= What this task involves =
The reply should hold only the lines below from the one with "What do you see at coordinates (468, 1278)" to the end, each copied exactly.

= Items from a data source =
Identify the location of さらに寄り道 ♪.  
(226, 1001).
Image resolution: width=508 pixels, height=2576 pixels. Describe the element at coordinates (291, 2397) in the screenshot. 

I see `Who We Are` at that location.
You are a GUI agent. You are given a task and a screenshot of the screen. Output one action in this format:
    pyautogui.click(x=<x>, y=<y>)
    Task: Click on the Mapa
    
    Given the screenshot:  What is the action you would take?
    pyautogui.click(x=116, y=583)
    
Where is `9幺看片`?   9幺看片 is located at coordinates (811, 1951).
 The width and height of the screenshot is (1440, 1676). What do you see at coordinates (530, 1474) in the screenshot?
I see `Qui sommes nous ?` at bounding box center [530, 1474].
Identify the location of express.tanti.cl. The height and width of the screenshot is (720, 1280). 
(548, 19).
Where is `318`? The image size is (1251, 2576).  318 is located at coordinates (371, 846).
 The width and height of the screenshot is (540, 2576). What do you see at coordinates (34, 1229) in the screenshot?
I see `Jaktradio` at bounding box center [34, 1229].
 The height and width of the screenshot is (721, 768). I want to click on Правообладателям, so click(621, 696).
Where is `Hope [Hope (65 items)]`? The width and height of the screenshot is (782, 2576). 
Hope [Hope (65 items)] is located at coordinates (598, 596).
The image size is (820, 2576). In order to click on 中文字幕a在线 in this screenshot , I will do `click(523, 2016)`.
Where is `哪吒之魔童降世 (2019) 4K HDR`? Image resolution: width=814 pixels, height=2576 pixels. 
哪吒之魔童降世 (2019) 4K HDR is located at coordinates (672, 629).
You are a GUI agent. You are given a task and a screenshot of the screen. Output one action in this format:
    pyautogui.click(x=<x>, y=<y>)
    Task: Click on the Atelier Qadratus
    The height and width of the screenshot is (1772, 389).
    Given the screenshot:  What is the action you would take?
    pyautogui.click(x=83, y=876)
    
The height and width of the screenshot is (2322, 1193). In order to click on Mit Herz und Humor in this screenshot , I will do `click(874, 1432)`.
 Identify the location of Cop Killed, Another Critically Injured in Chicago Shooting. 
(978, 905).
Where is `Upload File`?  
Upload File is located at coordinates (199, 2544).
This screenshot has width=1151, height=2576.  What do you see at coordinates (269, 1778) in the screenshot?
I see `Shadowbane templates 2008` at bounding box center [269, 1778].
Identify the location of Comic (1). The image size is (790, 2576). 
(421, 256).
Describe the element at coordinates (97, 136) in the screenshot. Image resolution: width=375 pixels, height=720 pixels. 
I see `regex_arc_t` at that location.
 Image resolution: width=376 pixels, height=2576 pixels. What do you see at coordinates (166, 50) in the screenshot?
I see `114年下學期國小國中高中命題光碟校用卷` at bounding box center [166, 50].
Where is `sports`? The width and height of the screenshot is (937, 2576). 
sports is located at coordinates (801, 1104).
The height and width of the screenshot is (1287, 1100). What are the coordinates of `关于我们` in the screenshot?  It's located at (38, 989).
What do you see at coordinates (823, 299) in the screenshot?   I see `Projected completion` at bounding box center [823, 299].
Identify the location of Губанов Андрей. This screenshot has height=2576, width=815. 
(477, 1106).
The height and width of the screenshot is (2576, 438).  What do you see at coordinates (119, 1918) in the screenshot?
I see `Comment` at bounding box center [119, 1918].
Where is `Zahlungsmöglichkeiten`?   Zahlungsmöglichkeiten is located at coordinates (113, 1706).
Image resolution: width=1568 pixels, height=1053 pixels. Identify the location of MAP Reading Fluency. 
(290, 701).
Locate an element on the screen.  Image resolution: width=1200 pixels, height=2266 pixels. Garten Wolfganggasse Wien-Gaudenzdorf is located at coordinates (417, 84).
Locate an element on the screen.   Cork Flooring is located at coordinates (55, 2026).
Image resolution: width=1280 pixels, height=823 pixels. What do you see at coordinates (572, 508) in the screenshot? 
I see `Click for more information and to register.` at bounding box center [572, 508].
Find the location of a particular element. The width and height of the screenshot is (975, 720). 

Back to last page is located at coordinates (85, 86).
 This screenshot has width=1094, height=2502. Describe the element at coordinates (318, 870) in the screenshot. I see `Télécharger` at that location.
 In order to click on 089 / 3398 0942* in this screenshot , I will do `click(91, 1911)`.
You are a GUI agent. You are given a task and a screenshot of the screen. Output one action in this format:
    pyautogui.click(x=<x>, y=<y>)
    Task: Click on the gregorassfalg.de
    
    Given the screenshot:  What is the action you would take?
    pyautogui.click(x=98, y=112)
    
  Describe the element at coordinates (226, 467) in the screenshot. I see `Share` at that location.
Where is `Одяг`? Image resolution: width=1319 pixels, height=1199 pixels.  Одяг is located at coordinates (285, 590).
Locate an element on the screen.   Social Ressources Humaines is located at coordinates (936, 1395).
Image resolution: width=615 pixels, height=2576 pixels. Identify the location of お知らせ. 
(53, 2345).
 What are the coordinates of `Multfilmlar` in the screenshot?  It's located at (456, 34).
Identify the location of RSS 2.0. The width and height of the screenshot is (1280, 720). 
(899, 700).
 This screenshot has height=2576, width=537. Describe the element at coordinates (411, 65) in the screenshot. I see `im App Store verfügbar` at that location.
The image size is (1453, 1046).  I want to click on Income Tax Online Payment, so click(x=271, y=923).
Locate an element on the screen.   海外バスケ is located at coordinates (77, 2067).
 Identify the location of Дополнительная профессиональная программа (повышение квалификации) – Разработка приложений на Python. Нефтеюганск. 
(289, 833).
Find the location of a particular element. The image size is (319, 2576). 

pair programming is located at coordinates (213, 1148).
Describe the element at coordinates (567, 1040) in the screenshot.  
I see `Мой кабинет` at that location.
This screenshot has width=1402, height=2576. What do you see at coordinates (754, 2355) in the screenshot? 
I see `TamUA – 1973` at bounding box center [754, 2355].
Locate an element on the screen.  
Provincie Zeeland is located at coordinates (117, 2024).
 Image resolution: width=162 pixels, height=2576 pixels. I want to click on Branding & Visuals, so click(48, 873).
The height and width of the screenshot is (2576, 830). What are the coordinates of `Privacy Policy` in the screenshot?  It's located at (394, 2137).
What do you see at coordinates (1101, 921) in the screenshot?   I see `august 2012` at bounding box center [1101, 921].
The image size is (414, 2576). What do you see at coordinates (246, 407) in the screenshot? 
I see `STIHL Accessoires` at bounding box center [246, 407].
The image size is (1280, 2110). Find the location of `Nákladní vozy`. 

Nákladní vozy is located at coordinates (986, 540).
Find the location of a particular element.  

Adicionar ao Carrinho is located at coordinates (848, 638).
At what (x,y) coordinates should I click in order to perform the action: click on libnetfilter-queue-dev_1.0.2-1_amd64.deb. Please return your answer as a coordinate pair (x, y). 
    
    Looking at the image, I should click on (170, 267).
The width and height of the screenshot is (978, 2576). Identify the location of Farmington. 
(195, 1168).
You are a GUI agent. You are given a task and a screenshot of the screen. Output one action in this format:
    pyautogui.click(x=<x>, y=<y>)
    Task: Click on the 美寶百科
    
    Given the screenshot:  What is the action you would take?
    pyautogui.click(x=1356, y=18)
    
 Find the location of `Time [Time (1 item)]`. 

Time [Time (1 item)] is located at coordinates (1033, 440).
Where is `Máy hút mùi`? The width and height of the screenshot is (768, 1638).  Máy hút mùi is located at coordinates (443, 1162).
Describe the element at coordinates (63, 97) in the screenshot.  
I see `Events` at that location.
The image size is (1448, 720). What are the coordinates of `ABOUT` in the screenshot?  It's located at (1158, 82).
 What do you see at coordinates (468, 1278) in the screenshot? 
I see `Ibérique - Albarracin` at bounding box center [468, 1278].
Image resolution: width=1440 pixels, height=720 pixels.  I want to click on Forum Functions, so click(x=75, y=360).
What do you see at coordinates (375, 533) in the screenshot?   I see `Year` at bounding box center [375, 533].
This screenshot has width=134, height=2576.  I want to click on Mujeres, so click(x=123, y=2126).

= Exercise result =
 What do you see at coordinates (468, 1278) in the screenshot? 
I see `Ibérique - Albarracin` at bounding box center [468, 1278].
Image resolution: width=1440 pixels, height=720 pixels.  I want to click on Forum Functions, so click(x=75, y=360).
What do you see at coordinates (375, 533) in the screenshot?   I see `Year` at bounding box center [375, 533].
This screenshot has width=134, height=2576.  I want to click on Mujeres, so click(x=123, y=2126).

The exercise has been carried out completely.